◆ **Recorded information**
BEGIN

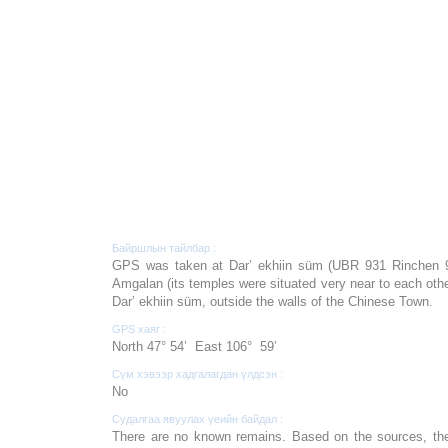
Байршлын тайлбар :
GPS was taken at Dar’ ekhiin süm (UBR 931 Rinchen 93
Amgalan (its temples were situated very near to each othe
Dar’ ekhiin süm, outside the walls of the Chinese Town.
GPS хаяг :
North 47° 54’ East 106° 59’
Сүм хэвээр хадгалагдан үлдсэн :
No
Судалгаа явуулах үеийн байдал :
There are no known remains. Based on the sources, the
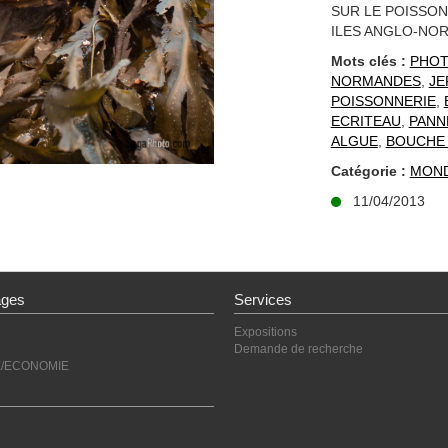
SUR LE POISSON 
ILES ANGLO-NO
Mots clés :
PHOT
NORMANDES
,
JE
POISSONNERIE
,
ECRITEAU
,
PANN
ALGUE
,
BOUCHE
Catégorie :
MON
11/04/2013
ages
Services
Expositions
Demande de recherche
E/ECONOMIE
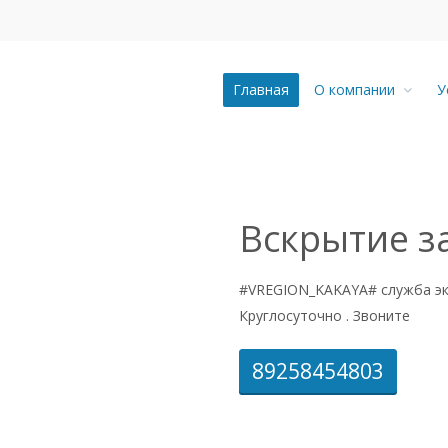
Главная
О компании
У
Вскрытие з
#VREGION_KAKAYA# служба эк
Круглосуточно . Звоните
89258454803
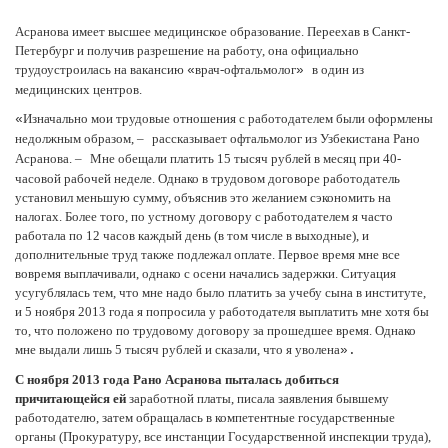
Асранова имеет высшее медицинское образование. Переехав в Санкт-
Петербург и получив разрешение на работу, она официально
трудоустроилась на вакансию
врач-офтальмолог
в один из
«
»
медицинских центров.
Изначально мои трудовые отношения с работодателем были оформлены
«
недолжным образом,
–
рассказывает офтальмолог из Узбекистана Рано
Асранова.
–
Мне обещали платить 15 тысяч рублей в месяц при 40-
часовой рабочей неделе. Однако в трудовом договоре работодатель
установил меньшую сумму, объяснив это желанием сэкономить на
налогах. Более того, по устному договору с работодателем я часто
работала по 12 часов каждый день (в том числе в выходные), и
дополнительные труд также подлежал оплате. Первое время мне все
вовремя выплачивали, однако с осени начались задержки. Ситуация
усугублялась тем, что мне надо было платить за учебу сына в институте,
и 5 ноября 2013 года я попросила у работодателя выплатить мне хотя бы
то, что положено по трудовому договору за прошедшее время. Однако
мне выдали лишь 5 тысяч рублей и сказали, что я уволена
».
С ноября 2013 года Рано Асранова пыталась добиться
причитающейся ей
заработной платы, писала заявления бывшему
работодателю, затем обращалась в компетентные государственные
органы (Прокуратуру, все инстанции Государственной инспекции труда),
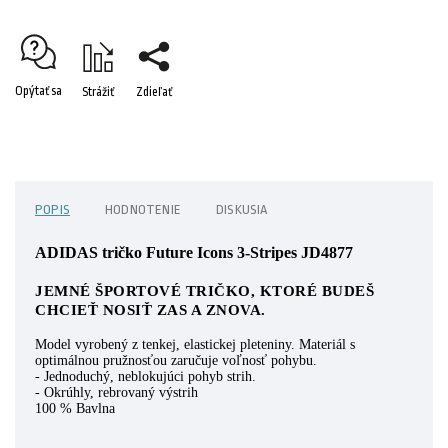
Opýtať sa
Strážiť
Zdieľať
POPIS
HODNOTENIE
DISKUSIA
ADIDAS tričko Future Icons 3-Stripes JD4877
JEMNÉ ŠPORTOVÉ TRIČKO, KTORÉ BUDEŠ
CHCIEŤ NOSIŤ ZAS A ZNOVA.
Model vyrobený z tenkej, elastickej pleteniny. Materiál s
optimálnou pružnosťou zaručuje voľnosť pohybu.
- Jednoduchý, neblokujúci pohyb strih.
- Okrúhly, rebrovaný výstrih
100 % Bavlna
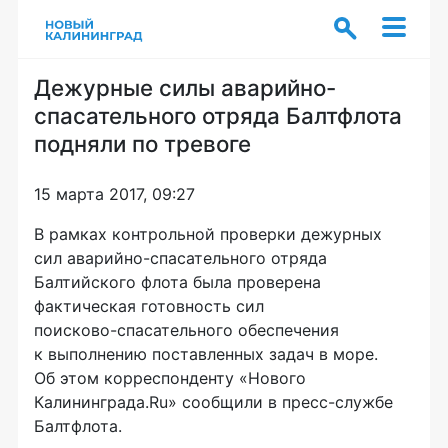
Дежурные силы аварийно-
спасательного отряда Балтфлота
подняли по тревоге
15 марта 2017, 09:27
В рамках контрольной проверки дежурных
сил
аварийно-спасательного
отряда
Балтийского флота была проверена
фактическая готовность сил
поисково-спасательного
обеспечения
к выполнению поставленных задач в море.
Об этом корреспонденту «Нового
Калининграда.Ru» сообщили в
пресс-службе
Балтфлота.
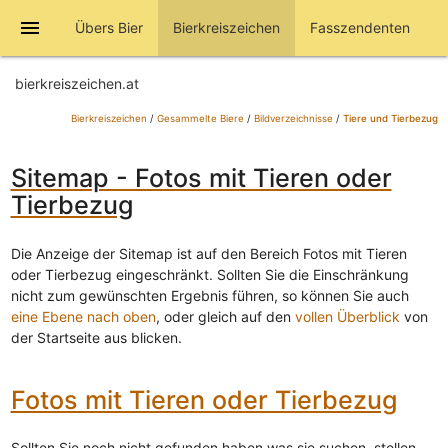
menu
Übers Bier
Bierkreiszeichen
Fasszendenten
bierkreiszeichen.at
Bierkreiszeichen
/
Gesammelte Biere
/
Bildverzeichnisse
/
Tiere und Tierbezug
Sitemap - Fotos mit Tieren oder
Tierbezug
Die Anzeige der Sitemap ist auf den Bereich Fotos mit Tieren
oder Tierbezug eingeschränkt. Sollten Sie die Einschränkung
nicht zum gewünschten Ergebnis führen, so können Sie auch
eine Ebene nach oben
, oder gleich auf den
vollen Überblick
von
der Startseite aus blicken.
Fotos mit Tieren oder Tierbezug
Sollten Sie noch nicht gefunden haben was sie suchen, stellen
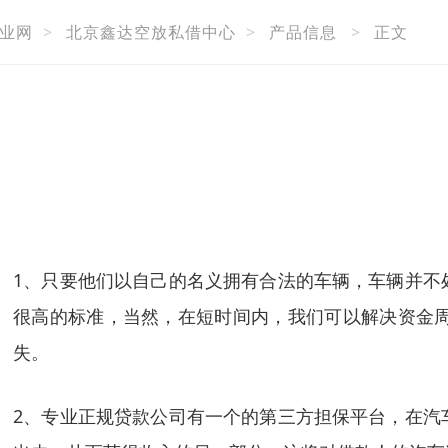
业网
>
北京鑫达空放私借中心
>
产品信息
>
正文
1、只要他们以自己的名义拥有合法的车辆，车辆并不
很高的标准，当然，在短时间内，我们可以解决资金
失。
2、专业正规贷款公司有一个的第三方担保平台，在汽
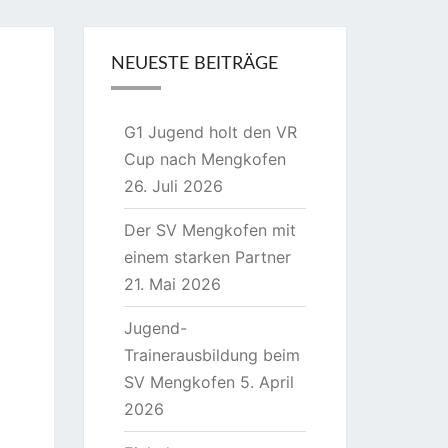
NEUESTE BEITRÄGE
G1 Jugend holt den VR
Cup nach Mengkofen
26. Juli 2026
Der SV Mengkofen mit
einem starken Partner
21. Mai 2026
Jugend-
Trainerausbildung beim
SV Mengkofen
5. April
2026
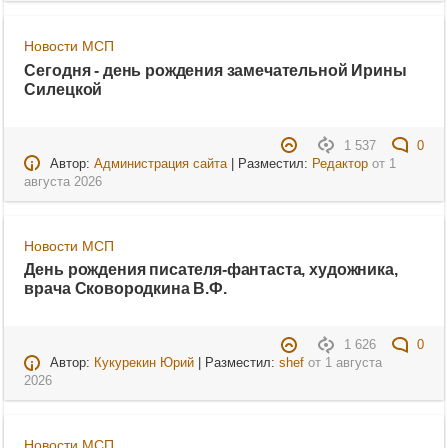
Новости МСП
Сегодня - день рождения замечательной Ирины
Силецкой
1 537
0
Автор:
Администрация сайта
| Разместил:
Редактор
от
1
августа 2026
Новости МСП
День рождения писателя-фантаста, художника,
врача Сковородкина В.Ф.
1 626
0
Автор:
Кукурекин Юрий
| Разместил:
shef
от
1 августа
2026
Новости МСП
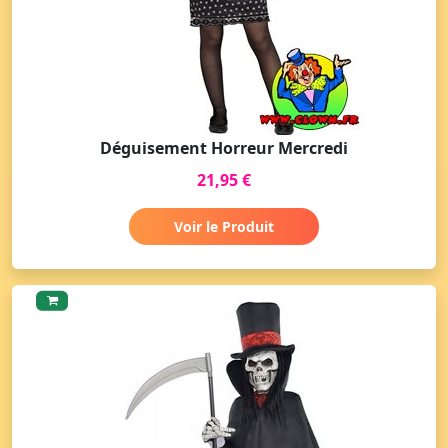
Déguisement Horreur Mercredi
21,95 €
Voir le Produit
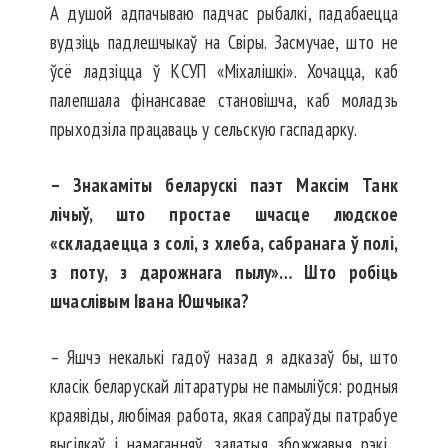
А душой адпачываю падчас рыбалкі, падабаецца
вудзіць падлешчыкаў на Свіры. Засмучае, што не
ўсё ладзіцца ў КСУП «Міхалішкі». Хочацца, каб
палепшала фінансавае становішча, каб моладзь
прыходзіла працаваць у сельскую гаспадарку.
– Знакаміты беларускі паэт Максім Танк
лічыў, што простае шчасце людское
«складаецца з солі, з хлеба, сабранага ў полі,
з поту, з дарожнага пылу»… Што робіць
шчаслівым Івана Юшчыка?
– Яшчэ некалькі гадоў назад я адказаў бы, што
класік беларускай літаратуры не памыліўся: родныя
краявіды, любімая работа, якая сапраўды патрабуе
высілкаў і намаганняў, залатыя збожжавыя рэкі…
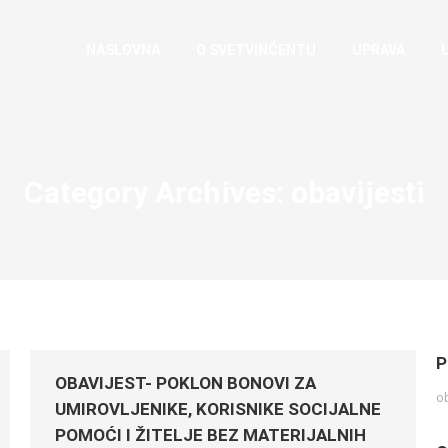
NASLOVNA
O SVETVINČENTU
UPRAVA
Category Archives:
obavijesti
P
OBAVIJEST- POKLON BONOVI ZA
ob
UMIROVLJENIKE, KORISNIKE SOCIJALNE
POMOĆI I ŽITELJE BEZ MATERIJALNIH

END

◆ **Action item**
Output each record precisely as it appears, and drop every picture.

◆ **Reply**
Байршлын тайлбар :
GPS was taken at Dar’ ekhiin süm (UBR 931 Rinchen 93
Amgalan (its temples were situated very near to each othe
Dar’ ekhiin süm, outside the walls of the Chinese Town.
GPS хаяг :
North 47° 54’ East 106° 59’
Сүм хэвээр хадгалагдан үлдсэн :
No
Судалгаа явуулах үеийн байдал :
There are no known remains. Based on the sources, the
SUR LE POISSON 
ILES ANGLO-NO
Mots clés :
PHOT
NORMANDES
,
JE
POISSONNERIE
,
ECRITEAU
,
PANN
ALGUE
,
BOUCHE
Catégorie :
MON
11/04/2013
ages
Services
Expositions
Demande de recherche
E/ECONOMIE
Главная
О компании
У
Вскрытие з
#VREGION_KAKAYA# служба эк
Круглосуточно . Звоните
89258454803
Асранова имеет высшее медицинское образование. Переехав в Санкт-
Петербург и получив разрешение на работу, она официально
трудоустроилась на вакансию
врач-офтальмолог
в один из
«
»
медицинских центров.
Изначально мои трудовые отношения с работодателем были оформлены
«
недолжным образом,
–
рассказывает офтальмолог из Узбекистана Рано
Асранова.
–
Мне обещали платить 15 тысяч рублей в месяц при 40-
часовой рабочей неделе. Однако в трудовом договоре работодатель
установил меньшую сумму, объяснив это желанием сэкономить на
налогах. Более того, по устному договору с работодателем я часто
работала по 12 часов каждый день (в том числе в выходные), и
дополнительные труд также подлежал оплате. Первое время мне все
вовремя выплачивали, однако с осени начались задержки. Ситуация
усугублялась тем, что мне надо было платить за учебу сына в институте,
и 5 ноября 2013 года я попросила у работодателя выплатить мне хотя бы
то, что положено по трудовому договору за прошедшее время. Однако
мне выдали лишь 5 тысяч рублей и сказали, что я уволена
».
С ноября 2013 года Рано Асранова пыталась добиться
причитающейся ей
заработной платы, писала заявления бывшему
работодателю, затем обращалась в компетентные государственные
органы (Прокуратуру, все инстанции Государственной инспекции труда),
Opýtať sa
Strážiť
Zdieľať
POPIS
HODNOTENIE
DISKUSIA
ADIDAS tričko Future Icons 3-Stripes JD4877
JEMNÉ ŠPORTOVÉ TRIČKO, KTORÉ BUDEŠ
CHCIEŤ NOSIŤ ZAS A ZNOVA.
Model vyrobený z tenkej, elastickej pleteniny. Materiál s
optimálnou pružnosťou zaručuje voľnosť pohybu.
- Jednoduchý, neblokujúci pohyb strih.
- Okrúhly, rebrovaný výstrih
100 % Bavlna
Дежурные силы аварийно-
спасательного отряда Балтфлота
подняли по тревоге
15 марта 2017, 09:27
В рамках контрольной проверки дежурных
сил
аварийно-спасательного
отряда
Балтийского флота была проверена
фактическая готовность сил
поисково-спасательного
обеспечения
к выполнению поставленных задач в море.
Об этом корреспонденту «Нового
Калининграда.Ru» сообщили в
пресс-службе
Балтфлота.
menu
Übers Bier
Bierkreiszeichen
Fasszendenten
bierkreiszeichen.at
Bierkreiszeichen
/
Gesammelte Biere
/
Bildverzeichnisse
/
Tiere und Tierbezug
Sitemap - Fotos mit Tieren oder
Tierbezug
Die Anzeige der Sitemap ist auf den Bereich Fotos mit Tieren
oder Tierbezug eingeschränkt. Sollten Sie die Einschränkung
nicht zum gewünschten Ergebnis führen, so können Sie auch
eine Ebene nach oben
, oder gleich auf den
vollen Überblick
von
der Startseite aus blicken.
Fotos mit Tieren oder Tierbezug
Sollten Sie noch nicht gefunden haben was sie suchen, stellen
业网
>
北京鑫达空放私借中心
>
产品信息
>
正文
1、只要他们以自己的名义拥有合法的车辆，车辆并不
很高的标准，当然，在短时间内，我们可以解决资金
失。
2、专业正规贷款公司有一个的第三方担保平台，在汽
NEUESTE BEITRÄGE
G1 Jugend holt den VR
Cup nach Mengkofen
26. Juli 2026
Der SV Mengkofen mit
einem starken Partner
21. Mai 2026
Jugend-
Trainerausbildung beim
SV Mengkofen
5. April
2026
Новости МСП
Сегодня - день рождения замечательной Ирины
Силецкой
1 537
0
Автор:
Администрация сайта
| Разместил:
Редактор
от
1
августа 2026
Новости МСП
День рождения писателя-фантаста, художника,
врача Сковородкина В.Ф.
1 626
0
Автор:
Кукурекин Юрий
| Разместил:
shef
от
1 августа
2026
Новости МСП
Déguisement Horreur Mercredi
21,95 €
Voir le Produit
А душой адпачываю падчас рыбалкі, падабаецца
вудзіць падлешчыкаў на Свіры. Засмучае, што не
ўсё ладзіцца ў КСУП «Міхалішкі». Хочацца, каб
палепшала фінансавае становішча, каб моладзь
прыходзіла працаваць у сельскую гаспадарку.
– Знакаміты беларускі паэт Максім Танк
лічыў, што простае шчасце людское
«складаецца з солі, з хлеба, сабранага ў полі,
з поту, з дарожнага пылу»… Што робіць
шчаслівым Івана Юшчыка?
– Яшчэ некалькі гадоў назад я адказаў бы, што
класік беларускай літаратуры не памыліўся: родныя
краявіды, любімая работа, якая сапраўды патрабуе
высілкаў і намаганняў, залатыя збожжавыя рэкі…
NASLOVNA
O SVETVINČENTU
UPRAVA
Category Archives:
obavijesti
P
OBAVIJEST- POKLON BONOVI ZA
ob
UMIROVLJENIKE, KORISNIKE SOCIJALNE
POMOĆI I ŽITELJE BEZ MATERIJALNIH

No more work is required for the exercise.